Kabar tersebut terdengar sampai ke telinga Uskup. Dia lantas mengarahkan Marquis mengirimkan anaknya ke Biara Santa Clara untuk dilakukan pengusiran setan (eksorsis). Pastor Cayetano Delaura mendapat tugas untuk melakukan ritual pengusiran. Namun, pada saat bertemu dengan Sierva María, sang pastor yang berusia akhir tiga puluhan itu jatuh cinta untuk pertama kali dalam hidupnya.
•••
Resensinya:
Buku kedua Gabo—panggilan Gabriel Garcia Marquez—yang saya baca setelah sebelumnya saya menikmati kumpulan cerpennya yang berjudul “Para Peziarah yang Aneh” (baca resensinya di sini).
Of Love and Other Demons merupakan novel yang mengeksplorasi cinta, takhayul, keimanan, kekerasan, peran orang tua, diskriminasi, penghakiman, sampai perbudakan. Buku yang tebalnya tidak mencapai dua ratus halaman ini saya sebut sebagai sebuah kisah tragis. Tragedi tentang gadis muda yang diabaikan sejak kecil oleh orang tuanya sendiri, tergigit anjing yang disebut mengidap rabies, lantas ada seorang dokter ateis yang percaya jika sang gadis tidak ada indikasi terserang penyakit rabies, tetapi sang ayah lebih percaya jika anaknya kerasukan dan memutuskan menitipkannya pada sebuah biara untuk pengusiran setan, dan berakhir pada kisah cinta pertama antara pasangan yang tidak terduga dalam keadaan yang tidak menguntungkan.
Berlatar abad kedelapan belas tatkala masyarakatnya masih menaruh kepercayaan atas takhayul dan dogma agama, pembaca akan menemukan benturan-benturan seperti penalaran/pandangan ilmiah/rasional dalam praktik kedokteran dengan ketaatan terhadap ajaran agama yang dianut oleh otoritas Gereja; juga tradisi/kepercayaan/adat istiadat Afrika (melalui para budaknya) dengan tradisi/kepercayaan Spanyol. Sierva Maria yang sejak kecil hidup dengan kebiasaan Afrika dianggap bertentangan dengan masyarakat sekitar, terutama yang memiliki warna kulit yang sama dengan dirinya, padahal dia menemukan kebahagiaan di sana dan tidak mendapatkannya dari orang tuanya; kemudian segala hal saat itu selalu dikaitkan dengan kerasukan setan, mengesampingkan penjelasan ilmiah sama sekali.

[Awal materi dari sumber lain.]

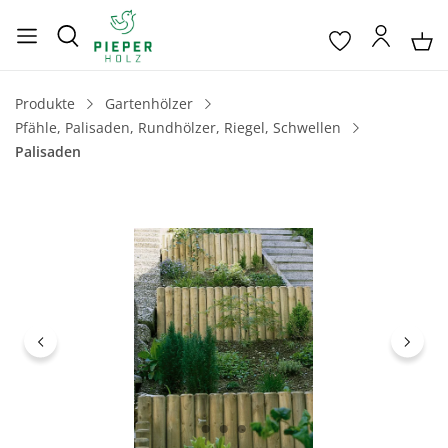
Produkte
Gartenhölzer
Pfähle, Palisaden, Rundhölzer, Riegel, Schwellen
Palisaden
Bildergalerie überspringen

Melalui narasinya, Gabo mengingatkan perihal perlunya menilai sesuatu secara cover both side alias dua sisi melalui karakter tokoh utama. Tidak main hakim sendiri dengan melabeli sesuatu menurut tafsir pribadi maupun penilaian kebanyakan masyarakat. Gabo juga piawai menghadirkan masyarakat yang hidup dalam takhayul dan memercayai bahwa malapetaka bisa hadir di mana-mana, salah satunya melalui penyakit rabies yang tidak luput dari mitos dunia lain dan dikaitkan dengan hal-hal mistik. Suasana realisme magis kian dipertegas dengan latar ceritanya yang cenderung muram: pelabuhan sebagai kawasan perdagangan, maraknya perbudakan, diskriminasi kelas. Tidak cukup, Gabo pun melemparkan kritik atas agama yang dianggap sebagai satu-satunya tempat perlindungan maupun sebagai media untuk menancapkan legitimasinya kepada mereka yang lemah dan tidak berdaya; serta biara alih-alih merupakan tempat hamba Tuhan menebarkan kasih sayang malah menjadi tempat yang tidak memiliki belas kasihan dan serakah.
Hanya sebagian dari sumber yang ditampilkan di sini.